Il ritorno della guerra in Europa e il moltiplicarsi dei conflitti globali rendono sempre più difficile, oggi, anche solo parlare di pace. Ma un tentativo non è solo lecito, ma necessario. Ad affrontare questo delicato quanto fragile binomio è, nel suo ultimo lavoro – “Pace in tempo di Guerra, Guerini e Associati – Mario Giro, mediatore della Comunità di Sant’Egidio, ex sottosegretario e viceministro degli Esteri, da anni impegnato in processi di riconciliazione in Africa, Medio Oriente, Balcani e America Latina.

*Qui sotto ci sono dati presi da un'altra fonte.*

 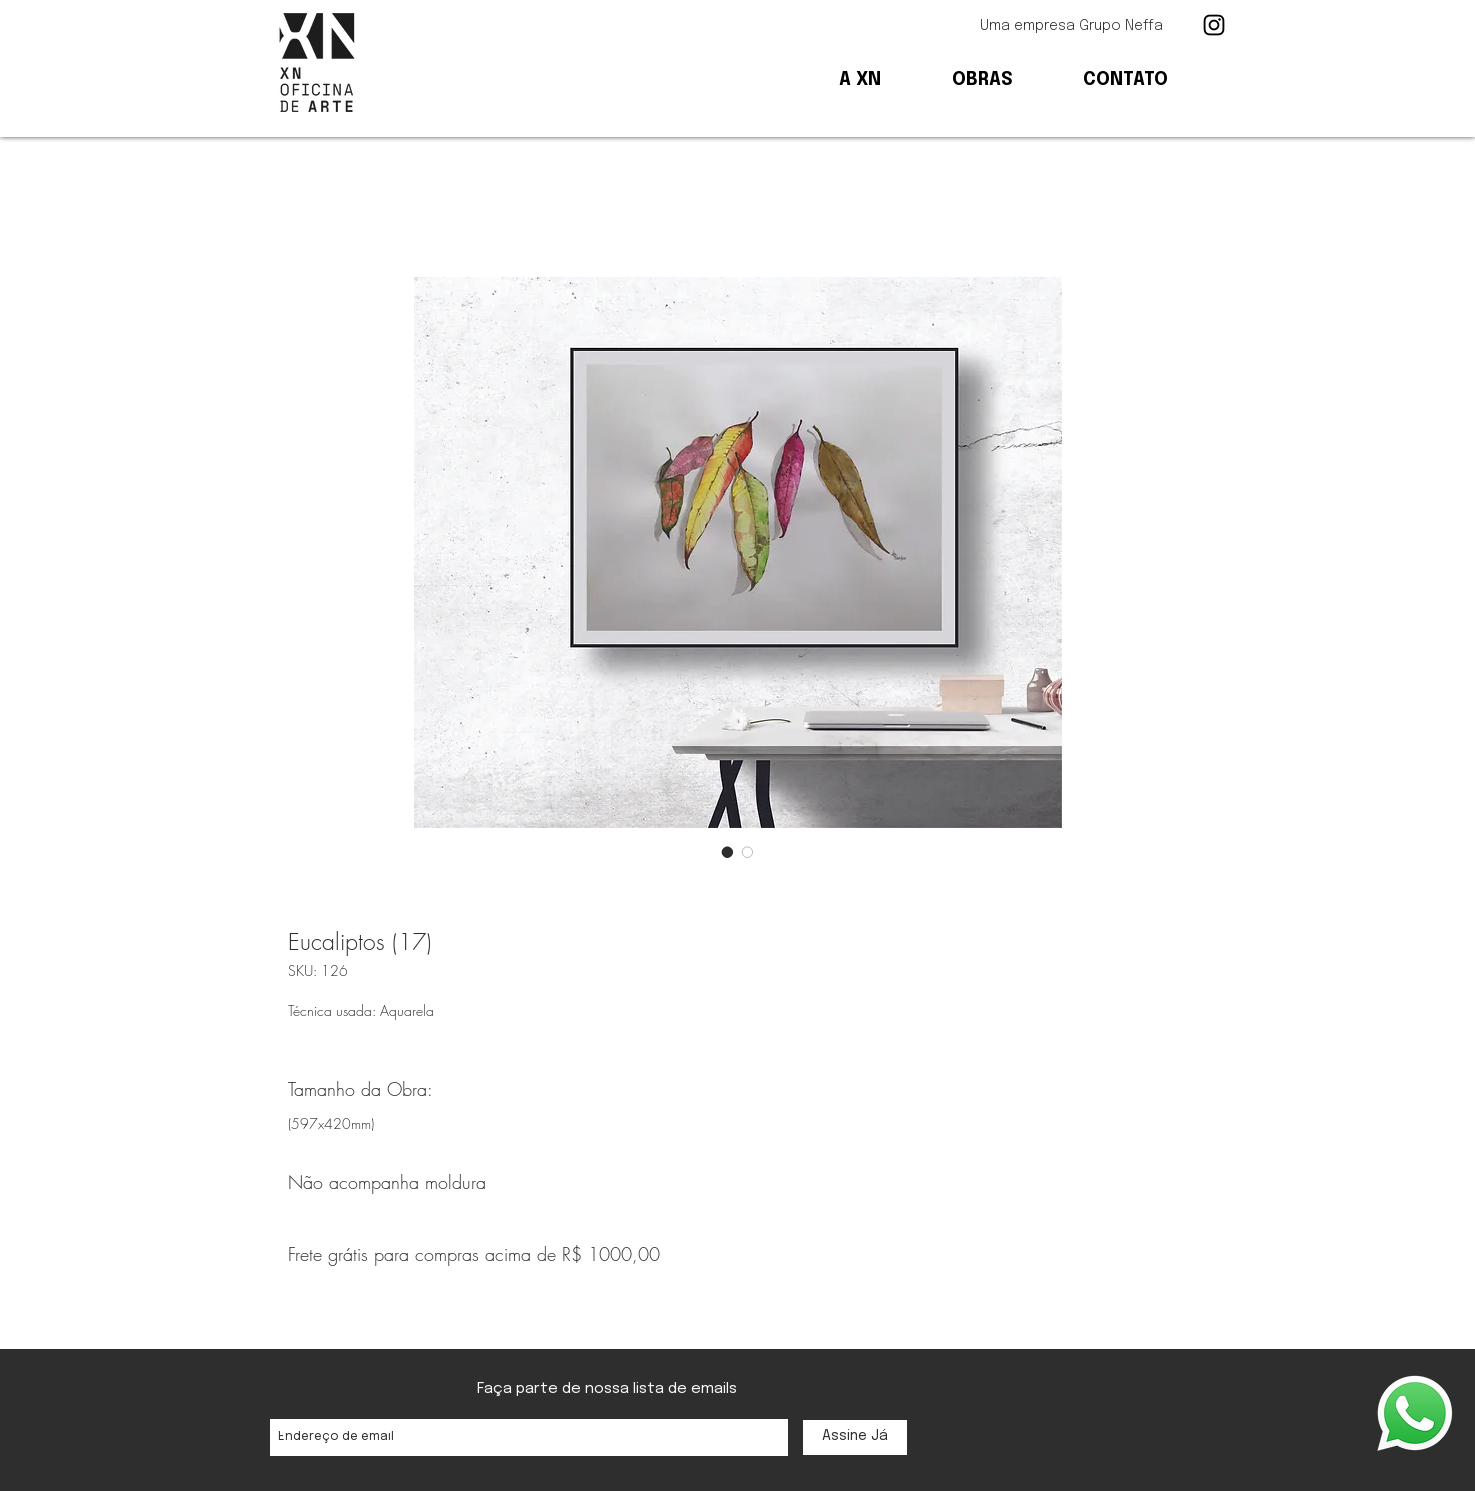 I want to click on [Assine Já], so click(x=855, y=1437).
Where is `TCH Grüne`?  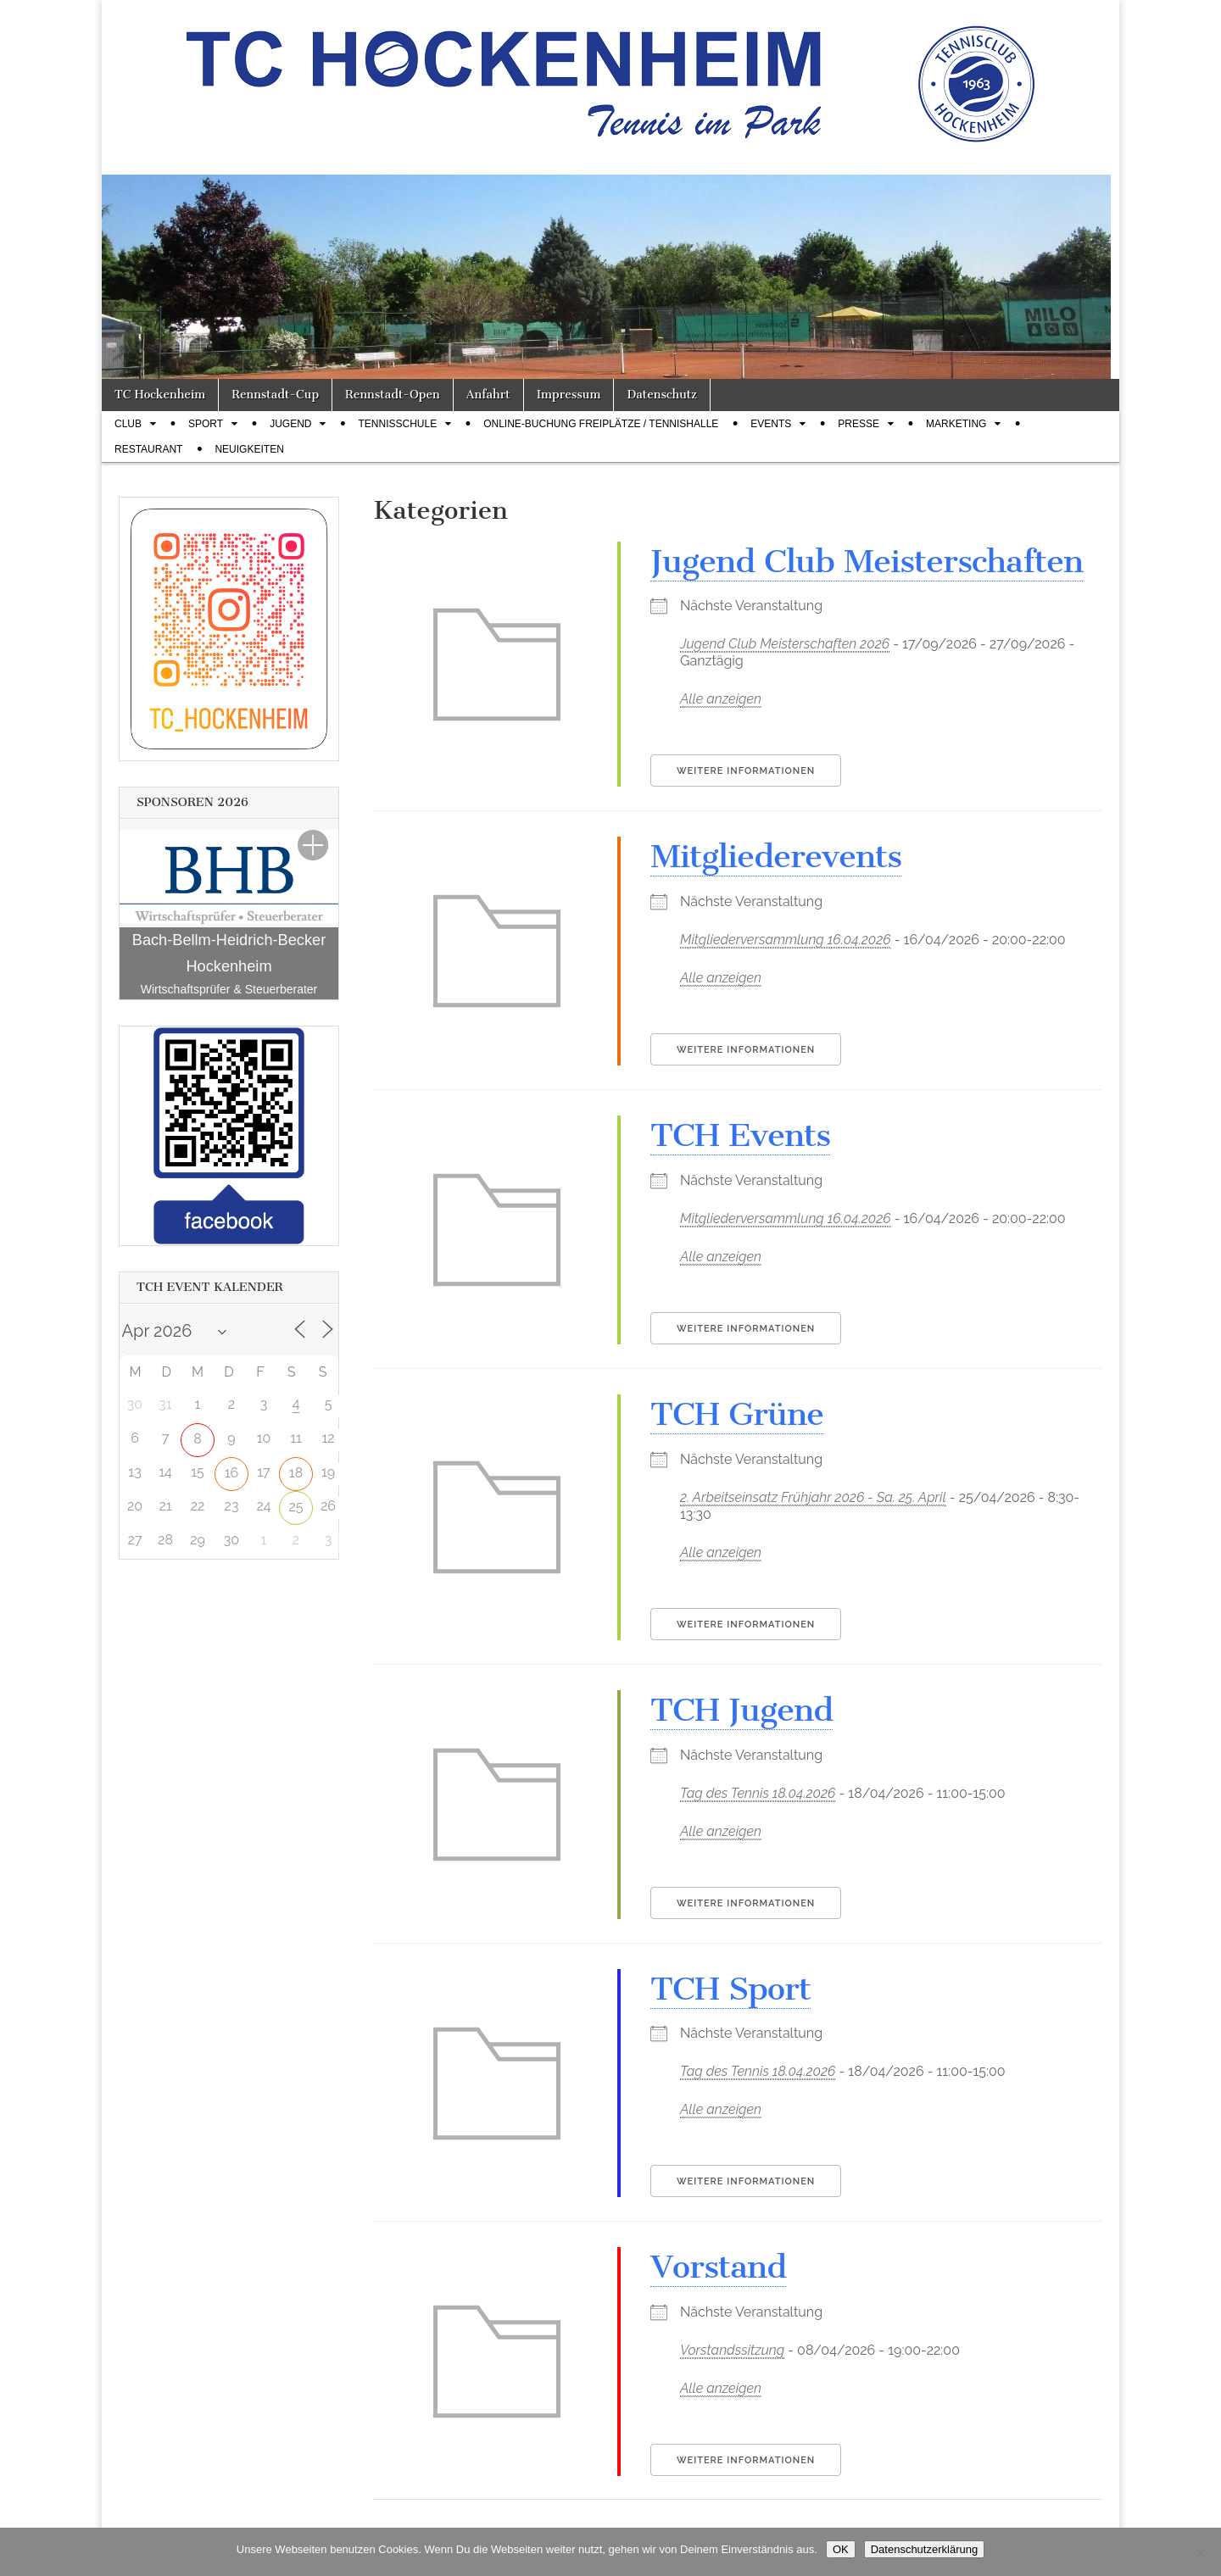 TCH Grüne is located at coordinates (736, 1413).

“C’è un problema di mentalità che è cambiata. La guerra è stata sdoganata come strumento per risolvere crisi e contese. In precedenza, dopo il 1945, la mentalità era: ‘mai più la guerra’. Certo, ci sono state guerre anche in quegli anni, ma dominava comunque l’idea di una risoluzione pacifica dei conflitti”, racconta l’autore ad Affaritaliani. Oggi, però, qualcosa si è rotto: “Anche grazie alle grandi potenze, come la Russia, la Cina, gli Stati Uniti, e a seguire le medie potenze, si è affermata l’idea che le crisi si risolvano con i conflitti. Ma nessuna guerra ha mai raggiunto i risultati che si era prefissata, nemmeno la migliore, nemmeno quella per l’esportazione della democrazia. Le guerre, tutte, sono obsolete: tendenzialmente peggiorano le situazioni, come dimostra quanto sta avvenendo in Medio Oriente”. “Bisogna arrendersi – sottolinea ancora l’autore – all’evidenza che laguerra è inutile, prima ancora che illegittima o immorale”.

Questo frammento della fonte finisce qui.